Vladimir Putin and the Russian Orthodox Church are supporting a new law that would make it illegal to protest in favor of gay rights in that nation and punish the dissemination of “homosexual propaganda.” Because the church is always happy to oppress those they disapprove of if they can get the power to do so.
The legislation being pushed by the Kremlin and the Russian Orthodox Church would make it illegal nationwide to provide minors with information that is defined as “propaganda of sodomy, lesbianism, bisexuality and transgenderism.” It includes a ban on holding public events that promote gay rights. St. Petersburg and a number of other Russian cities already have similar laws on their books.
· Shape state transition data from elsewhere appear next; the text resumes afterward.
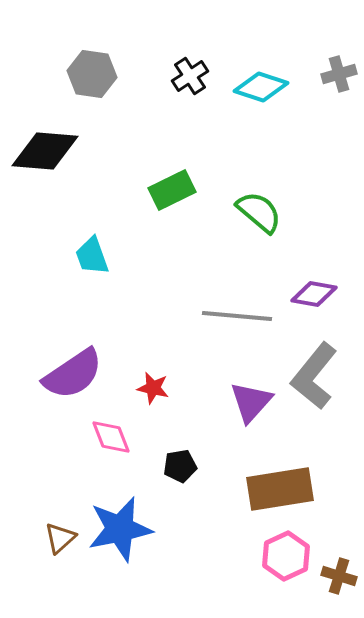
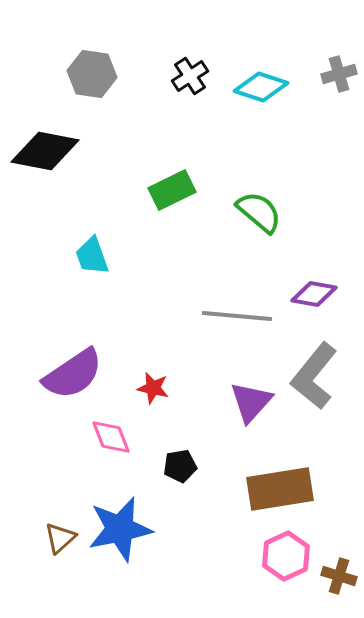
black diamond: rotated 6 degrees clockwise
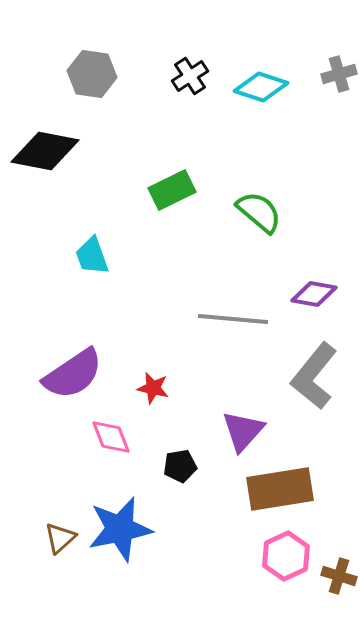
gray line: moved 4 px left, 3 px down
purple triangle: moved 8 px left, 29 px down
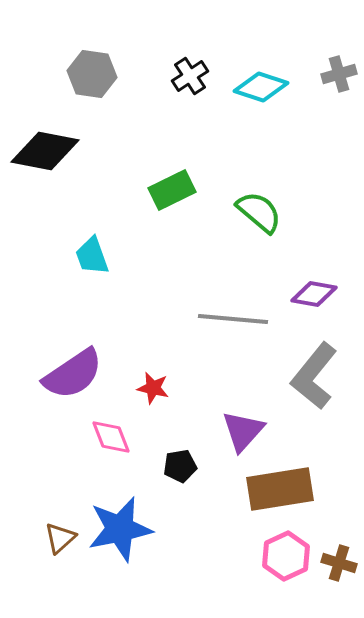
brown cross: moved 13 px up
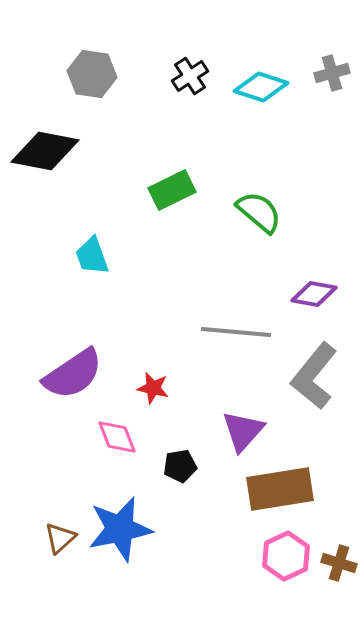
gray cross: moved 7 px left, 1 px up
gray line: moved 3 px right, 13 px down
pink diamond: moved 6 px right
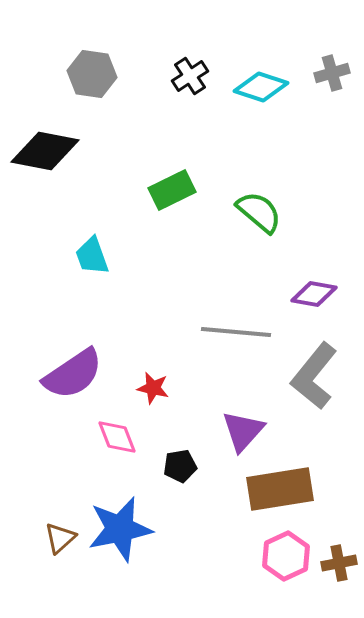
brown cross: rotated 28 degrees counterclockwise
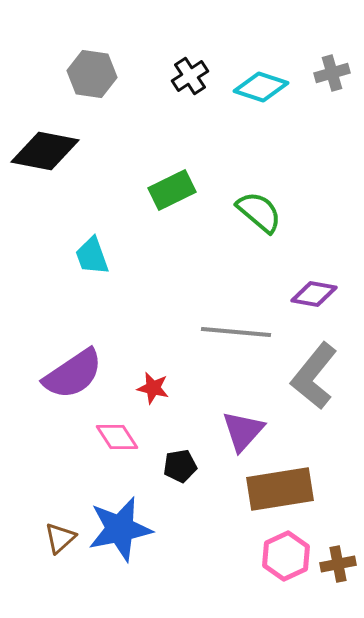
pink diamond: rotated 12 degrees counterclockwise
brown cross: moved 1 px left, 1 px down
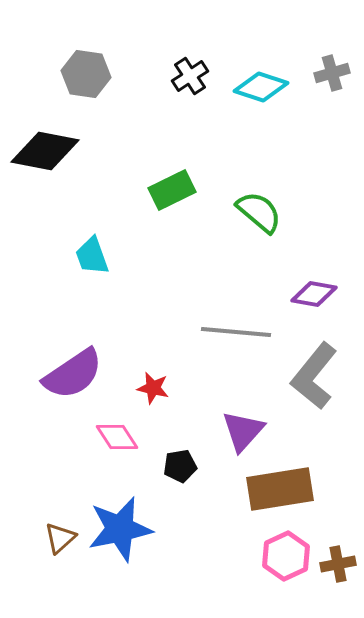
gray hexagon: moved 6 px left
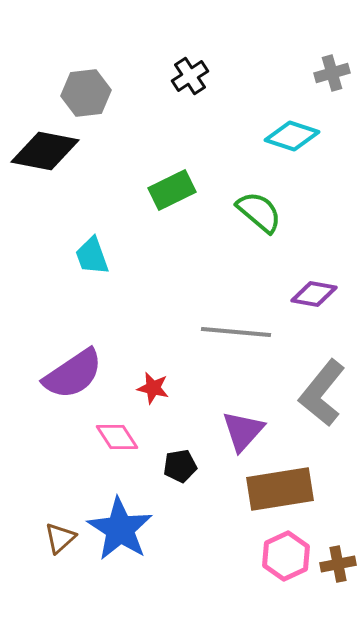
gray hexagon: moved 19 px down; rotated 15 degrees counterclockwise
cyan diamond: moved 31 px right, 49 px down
gray L-shape: moved 8 px right, 17 px down
blue star: rotated 28 degrees counterclockwise
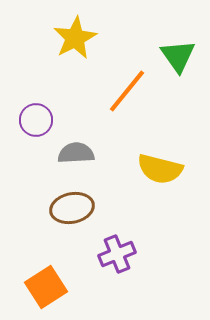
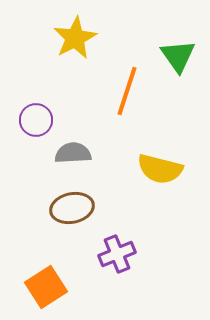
orange line: rotated 21 degrees counterclockwise
gray semicircle: moved 3 px left
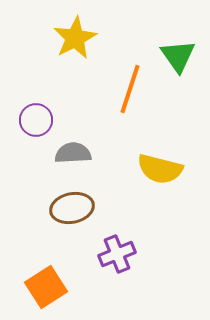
orange line: moved 3 px right, 2 px up
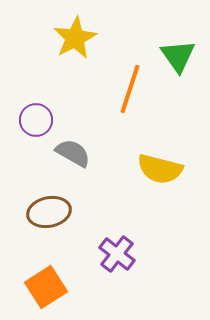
gray semicircle: rotated 33 degrees clockwise
brown ellipse: moved 23 px left, 4 px down
purple cross: rotated 30 degrees counterclockwise
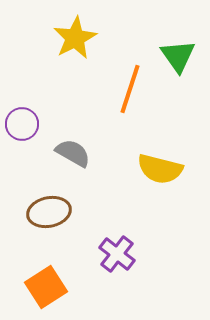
purple circle: moved 14 px left, 4 px down
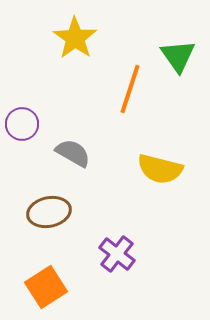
yellow star: rotated 9 degrees counterclockwise
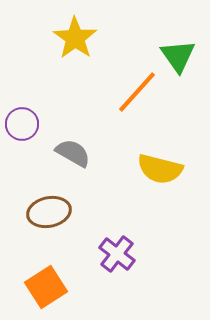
orange line: moved 7 px right, 3 px down; rotated 24 degrees clockwise
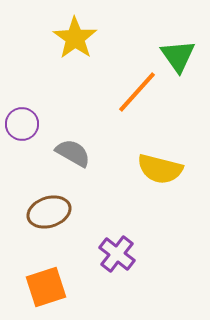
brown ellipse: rotated 6 degrees counterclockwise
orange square: rotated 15 degrees clockwise
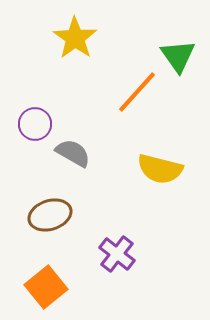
purple circle: moved 13 px right
brown ellipse: moved 1 px right, 3 px down
orange square: rotated 21 degrees counterclockwise
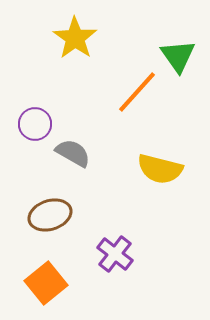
purple cross: moved 2 px left
orange square: moved 4 px up
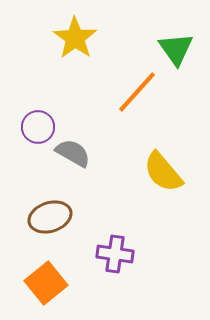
green triangle: moved 2 px left, 7 px up
purple circle: moved 3 px right, 3 px down
yellow semicircle: moved 3 px right, 3 px down; rotated 36 degrees clockwise
brown ellipse: moved 2 px down
purple cross: rotated 30 degrees counterclockwise
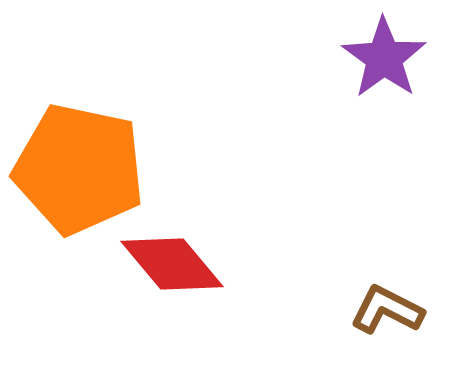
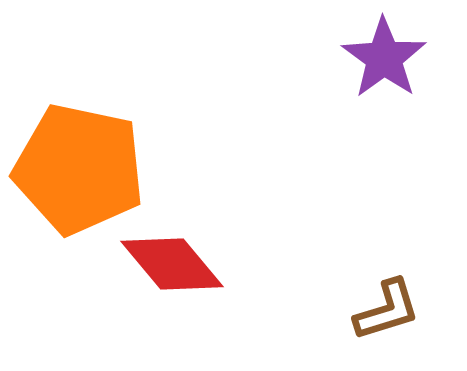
brown L-shape: rotated 136 degrees clockwise
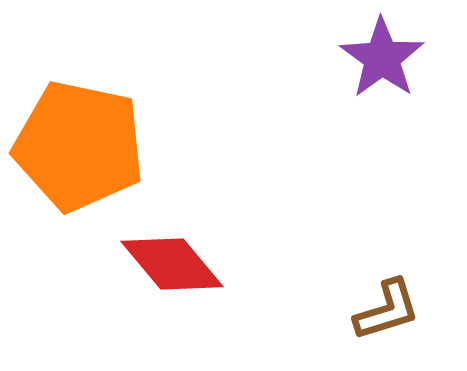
purple star: moved 2 px left
orange pentagon: moved 23 px up
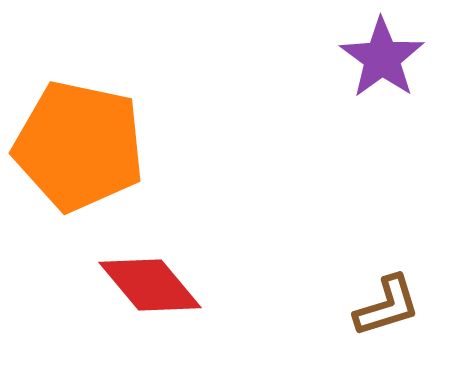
red diamond: moved 22 px left, 21 px down
brown L-shape: moved 4 px up
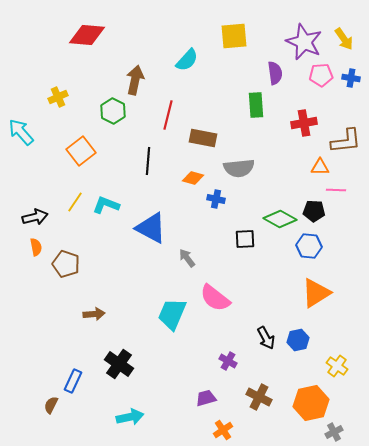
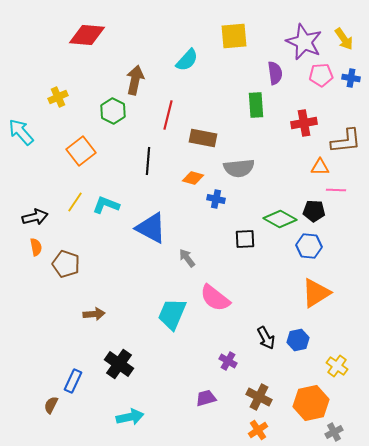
orange cross at (223, 430): moved 35 px right
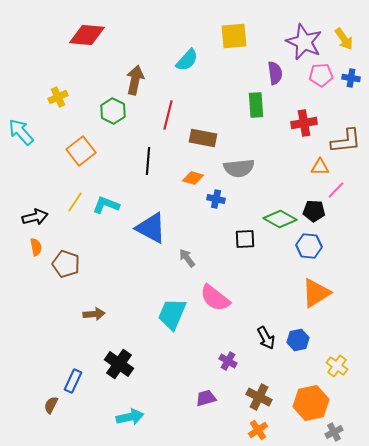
pink line at (336, 190): rotated 48 degrees counterclockwise
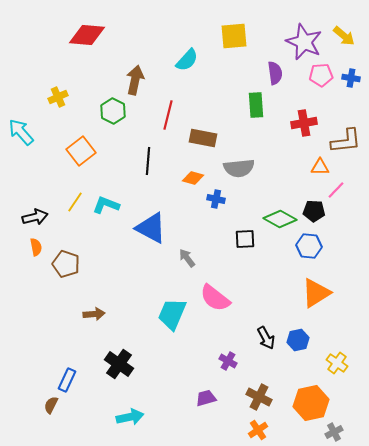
yellow arrow at (344, 39): moved 3 px up; rotated 15 degrees counterclockwise
yellow cross at (337, 366): moved 3 px up
blue rectangle at (73, 381): moved 6 px left, 1 px up
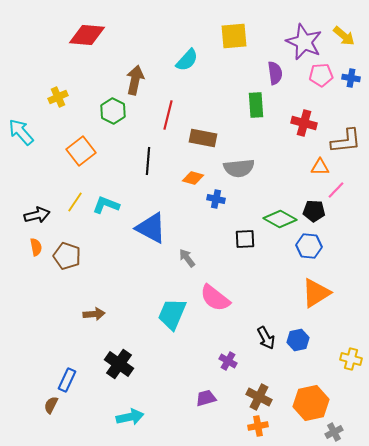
red cross at (304, 123): rotated 25 degrees clockwise
black arrow at (35, 217): moved 2 px right, 2 px up
brown pentagon at (66, 264): moved 1 px right, 8 px up
yellow cross at (337, 363): moved 14 px right, 4 px up; rotated 20 degrees counterclockwise
orange cross at (258, 430): moved 4 px up; rotated 24 degrees clockwise
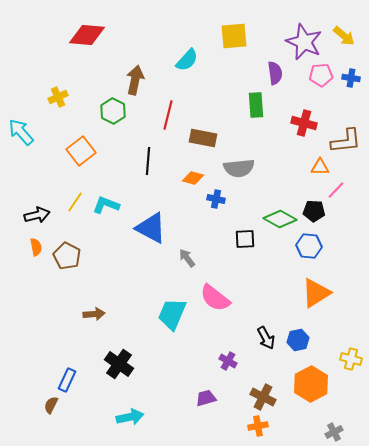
brown pentagon at (67, 256): rotated 8 degrees clockwise
brown cross at (259, 397): moved 4 px right
orange hexagon at (311, 403): moved 19 px up; rotated 16 degrees counterclockwise
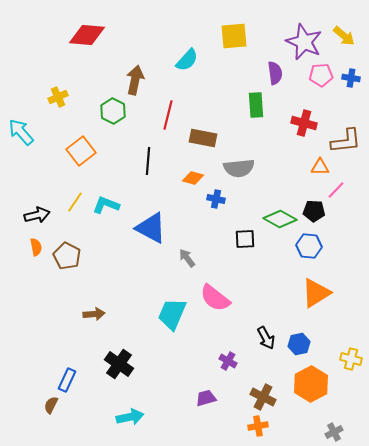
blue hexagon at (298, 340): moved 1 px right, 4 px down
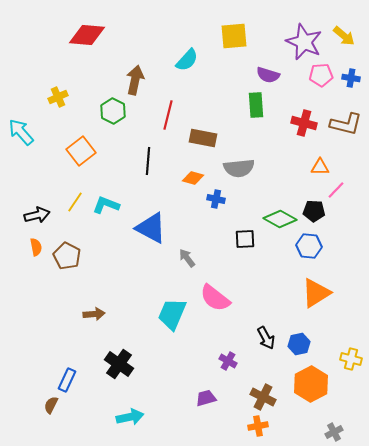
purple semicircle at (275, 73): moved 7 px left, 2 px down; rotated 115 degrees clockwise
brown L-shape at (346, 141): moved 17 px up; rotated 20 degrees clockwise
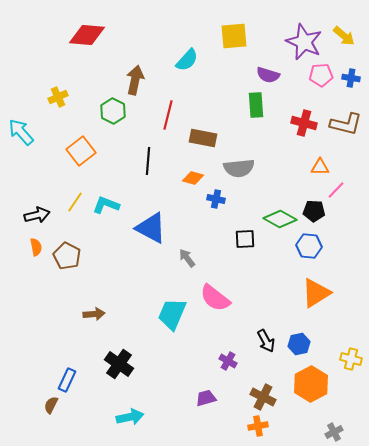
black arrow at (266, 338): moved 3 px down
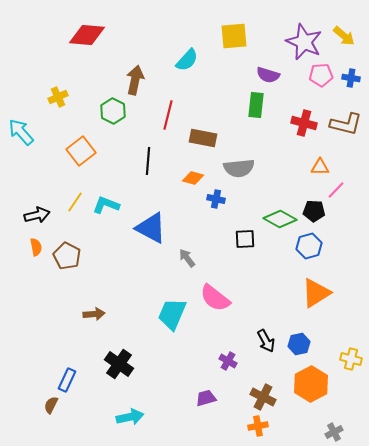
green rectangle at (256, 105): rotated 10 degrees clockwise
blue hexagon at (309, 246): rotated 20 degrees counterclockwise
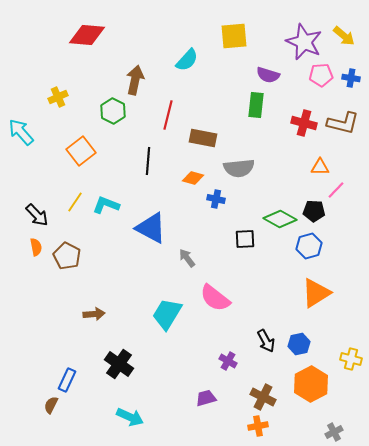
brown L-shape at (346, 124): moved 3 px left, 1 px up
black arrow at (37, 215): rotated 60 degrees clockwise
cyan trapezoid at (172, 314): moved 5 px left; rotated 8 degrees clockwise
cyan arrow at (130, 417): rotated 36 degrees clockwise
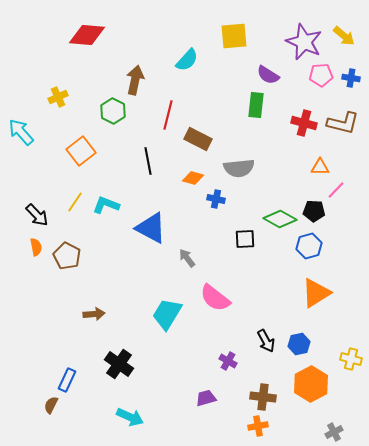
purple semicircle at (268, 75): rotated 15 degrees clockwise
brown rectangle at (203, 138): moved 5 px left, 1 px down; rotated 16 degrees clockwise
black line at (148, 161): rotated 16 degrees counterclockwise
brown cross at (263, 397): rotated 20 degrees counterclockwise
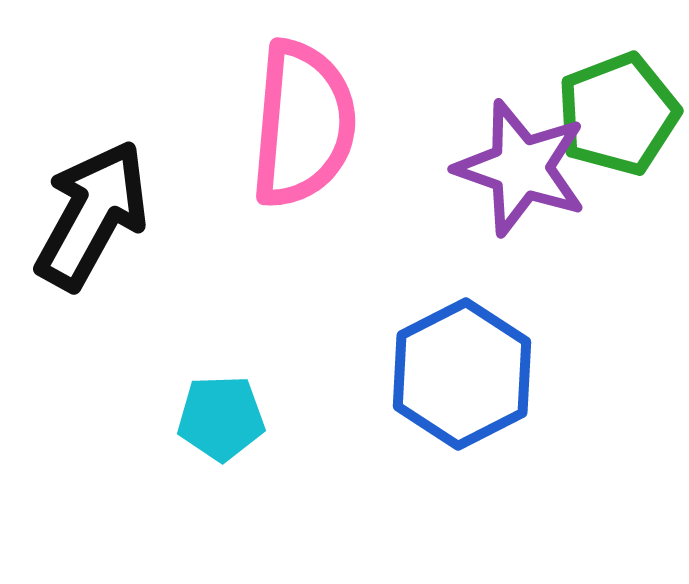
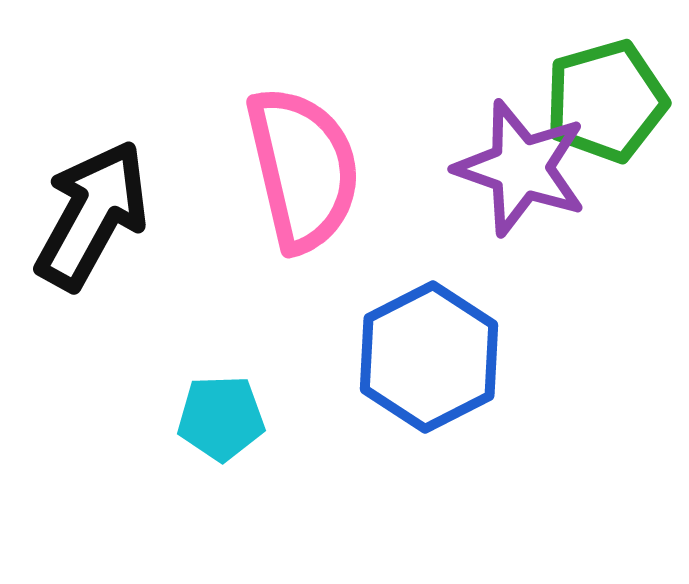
green pentagon: moved 12 px left, 13 px up; rotated 5 degrees clockwise
pink semicircle: moved 45 px down; rotated 18 degrees counterclockwise
blue hexagon: moved 33 px left, 17 px up
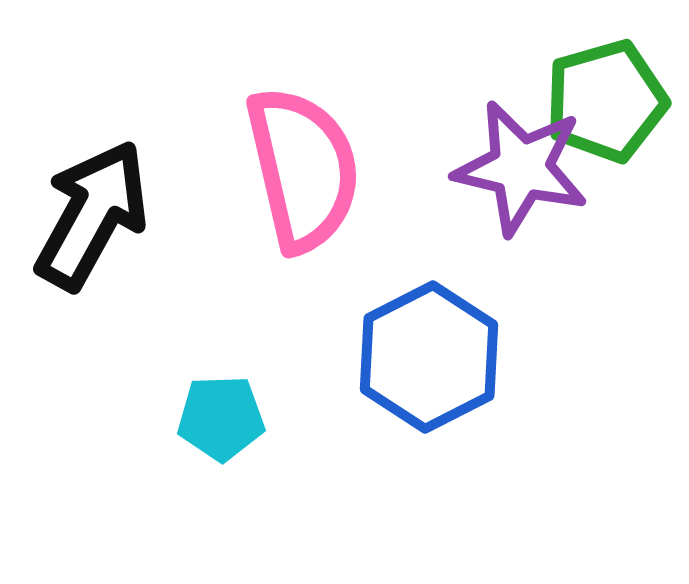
purple star: rotated 6 degrees counterclockwise
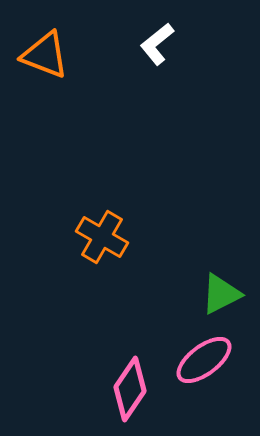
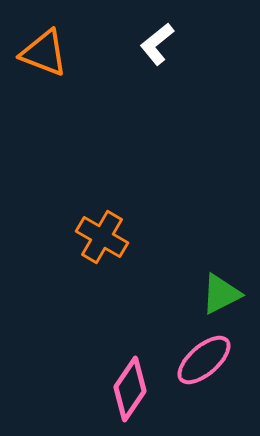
orange triangle: moved 1 px left, 2 px up
pink ellipse: rotated 4 degrees counterclockwise
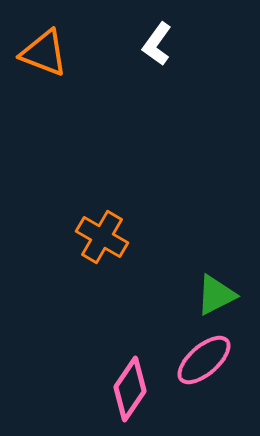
white L-shape: rotated 15 degrees counterclockwise
green triangle: moved 5 px left, 1 px down
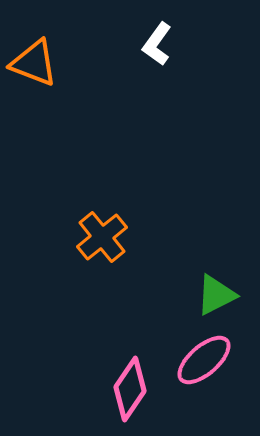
orange triangle: moved 10 px left, 10 px down
orange cross: rotated 21 degrees clockwise
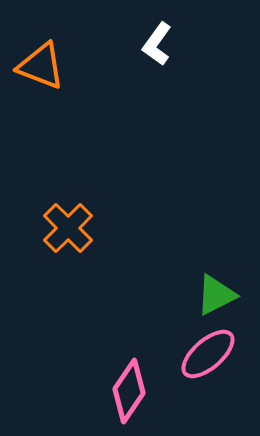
orange triangle: moved 7 px right, 3 px down
orange cross: moved 34 px left, 9 px up; rotated 6 degrees counterclockwise
pink ellipse: moved 4 px right, 6 px up
pink diamond: moved 1 px left, 2 px down
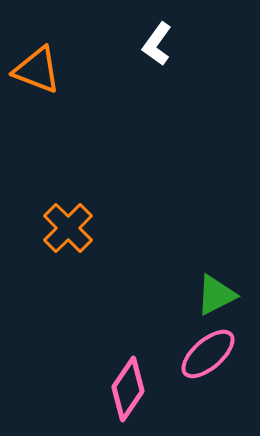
orange triangle: moved 4 px left, 4 px down
pink diamond: moved 1 px left, 2 px up
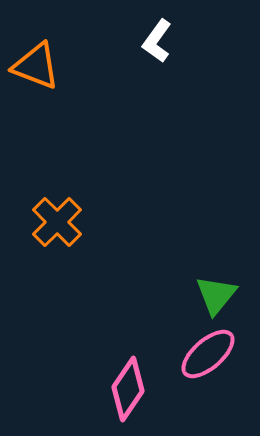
white L-shape: moved 3 px up
orange triangle: moved 1 px left, 4 px up
orange cross: moved 11 px left, 6 px up
green triangle: rotated 24 degrees counterclockwise
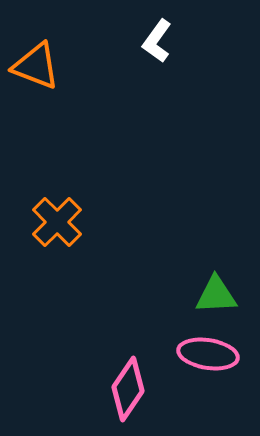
green triangle: rotated 48 degrees clockwise
pink ellipse: rotated 50 degrees clockwise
The bill is part of an effort to promote traditional Russian values as opposed to Western liberalism, which the Kremlin and church see as corrupting Russian youth and by extension contributing to a wave of protest against President Vladimir Putin’s rule.
I think a few wingnut heads may explode when they find out that “traditional Russian values” are identical to those “traditional American values” they like to blather on about.
Levada polls conducted last year show that almost two thirds of Russians find homosexuality “morally unacceptable and worth condemning.” About half are against gay rallies and same-sex marriage; almost a third think homosexuality is the result of “a sickness or a psychological trauma,” the Levada surveys show.
Russia’s widespread hostility to homosexuality is shared by the political and religious elite.
Lawmakers have accused gays of decreasing Russia’s already low birth rates and said they should be barred from government jobs, undergo forced medical treatment or be exiled. Orthodox activists criticized U.S. company PepsiCo for using a “gay” rainbow on cartons of its dairy products. An executive with a government-run television network said in a nationally televised talk show that gays should be prohibited from donating blood, sperm and organs for transplants, while after death their hearts should be burned or buried.
There’s something of a reverse Overton window at work here. In a nation with a long history of repressive policies and little respect for individual rights, the church and the political elite can get away with taking a much harsher stand than is acceptable in the United States.